Machine Learning Emulation of Urban Land Surface Processes

David Meyer, Sue Grimmond, Peter Dueben, Robin Hogan, Maarten van Reeuwijk

Journal of Advances in Modeling Earth Systems · 2022

Abstract

Can we improve the modeling of urban land surface processes with machine learning (ML)? A prior comparison of urban land surface models (ULSMs) found that no single model is “best” at predicting all common surface fluxes.
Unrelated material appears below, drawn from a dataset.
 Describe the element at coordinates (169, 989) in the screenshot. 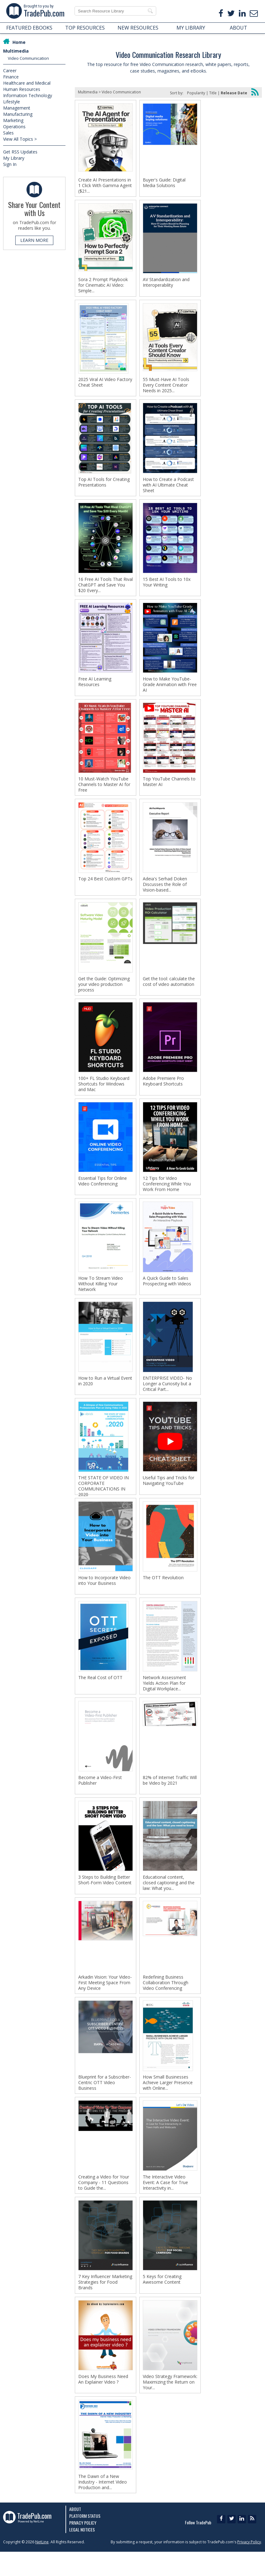

I see `Get the tool: calculate the cost of video automation` at that location.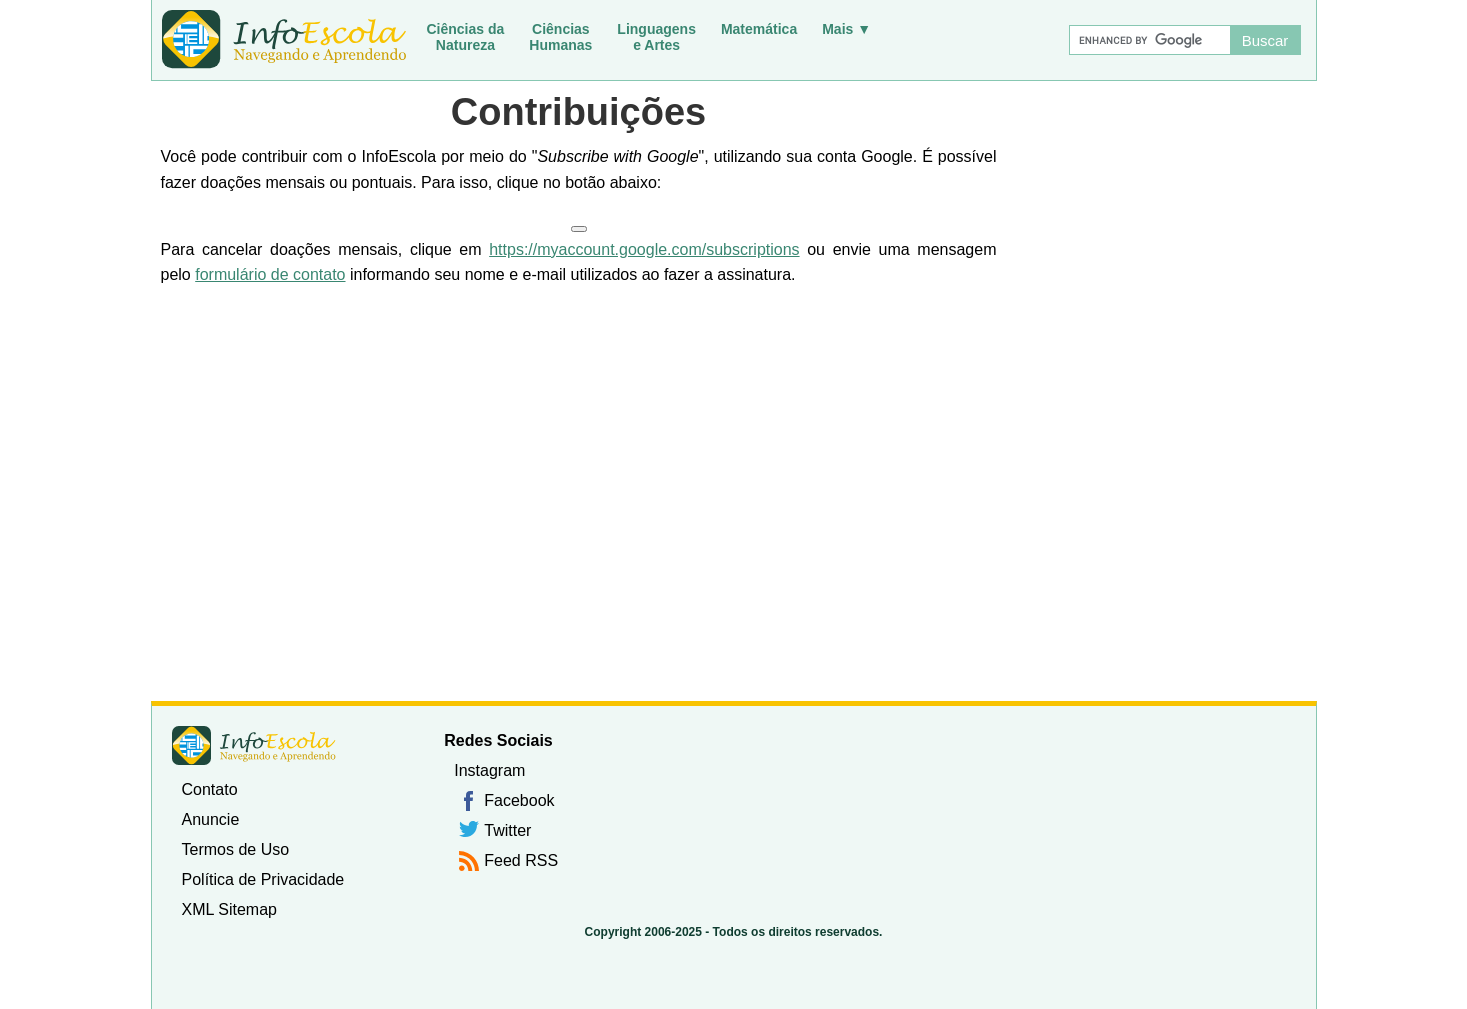 The image size is (1467, 1009). I want to click on Linguagense Artes, so click(656, 37).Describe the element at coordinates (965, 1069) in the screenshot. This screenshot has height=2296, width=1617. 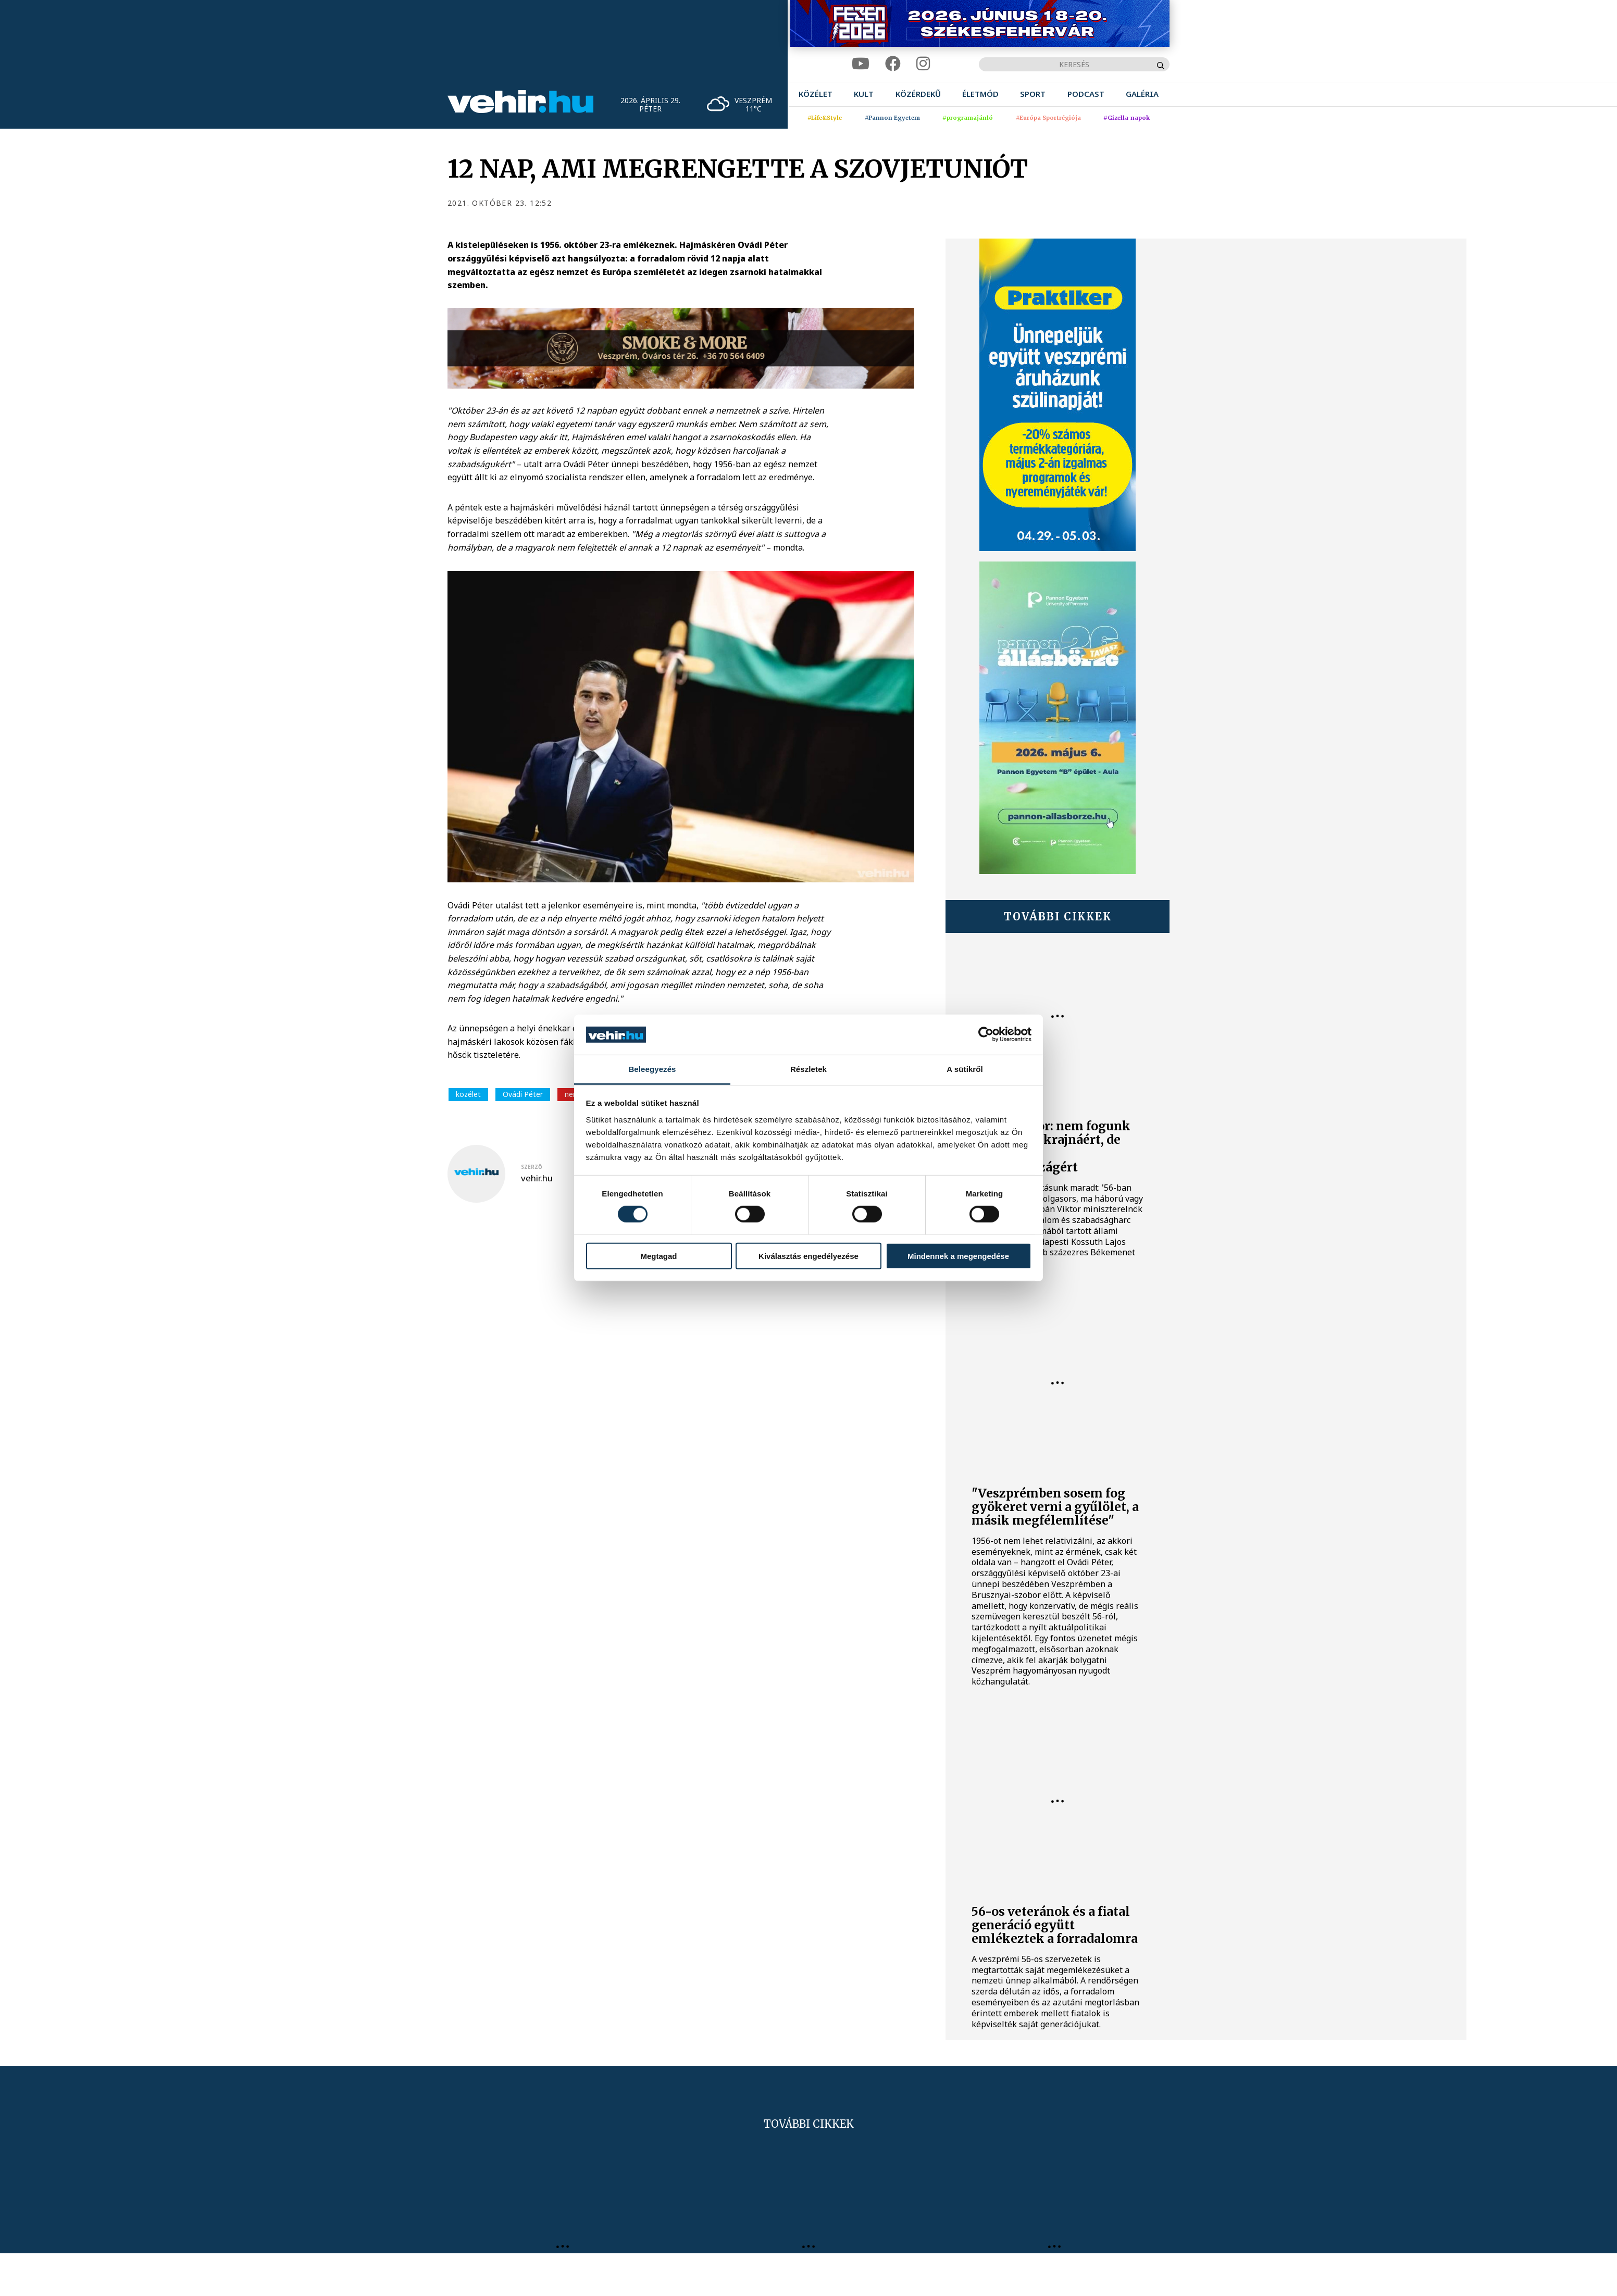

Here, we develop an urban neural network (UNN) trained on the mean predicted fluxes from 22 ULSMs at one site. The UNN emulates the mean output of ULSMs accurately . When compared to a reference ULSM (Town Energy Balance; TEB), the UNN has greater accuracy relative to flux observations, less computational cost, and requires fewer input parameters. When coupled to the Weather Research Forecasting (WRF) model using TensorFlow bindings, WRF-UNN is stable and more accurate than the reference WRF-TEB. Although the application is currently constrained by the training data (1 site), we show a novel approach to improve the modeling of surface fluxes by combining the strengths of several ULSMs into one using ML. Plain Language Summary Climate change and densely populated cities make the task of urban weather and climate prediction more and more critical to our society. In this study, we use machine learning to improve the accuracy and efficiency of models predicting urban weather. We find great potential to use these types of machine learning models both as standalone tools and integrated into complex weather models.